Dalam masalah pemakaian daya ini, al-Maturidi membawa paham Abu Hanifah, yaitu adanya masyi’ah (kehendak) dan ridha (kerelaan). Kebebasan manusia dalam melakukan perbuatan baik atau buruk tetap berada dalam kehendak Tuhan, tetapi ia dapat memilih yang diridhai-Nya atau yang tidak diridhai-Nya, dengan demikian, berarti manusia dalam faham al-Maturidi tidak sebebas manusia dalam faham Mu’tazilah.
Kepustakaan:
Imam Muhammad Abu Zahra, Aliran Politik dan ‘Aqidah dalam Islam, Jakarta: Logos Publishing House 1996. Ahmad Hanafi, Teologi Islam, Jakarta : Bulan Bintang 2001. Ibrahim Madkour, Fi al-Falsafah al-Islamiyyah yang diterjemahkan oleh Yudian W. Asmin dengan judul Aliran dan Teori Filsafat Islam , Jakarta: Bumi Aksara.

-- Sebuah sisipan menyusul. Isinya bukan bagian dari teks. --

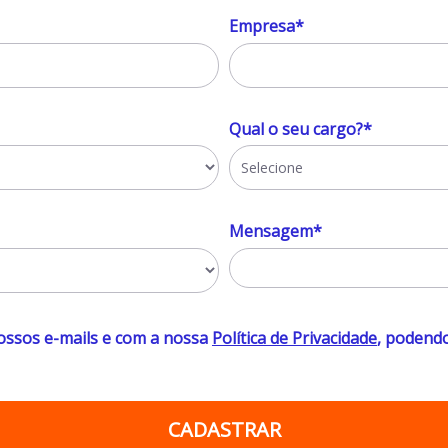
Empresa*
Qual o seu cargo?*
Mensagem*
ossos e-mails e com a nossa
Política de Privacidade
, podend
CADASTRAR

M.M.Syarif (edit), History of Muslim Philisophy, Wiesbaden, Otto Harrassowits, 1963. Sayyed Hossein Nasr, Intelektual Islam, Yogyakarta: Pustaka Pelajar, 1996. Razak, Rasihon Anwar, Ilmu Kalam, Bandung: Pustaka Setia 2007. Abu Bakar Aceh, Perbandingan madzhab Ahl al-sunnah wal Jama'ah, Jakarta: Yayasan Baitul Baal. Ali abdul Fatah al-Magribi, Imam ahl al-Sunnah wa al-Jama'ah Abu Mansur al-Maturidi wa arouhu al-Kalamiyyah, t.tp: Matba'ah al-Da'wah al-Islamiyyah, 1985. M. Yunan Yusuf, Corak Pemikiran Kalam Tafsir Al-Azhar: Sebuah Telaah Atas Pemikiran Hamka dalam Teologi Islam, Jakarta: Penamadani 2003. Sudarsono, Filsafat Islam, Jakarta: PT Rineka Cipta 1997. Mahmud Ahmad Khafaji, Dirâsât ‘Aqdiyyah fi Fikr al-Imam al-Ghazali al-Qathbain al-Tsâlits wa al-Râbi’ min al-Iqtisod fi al-I’itiqad.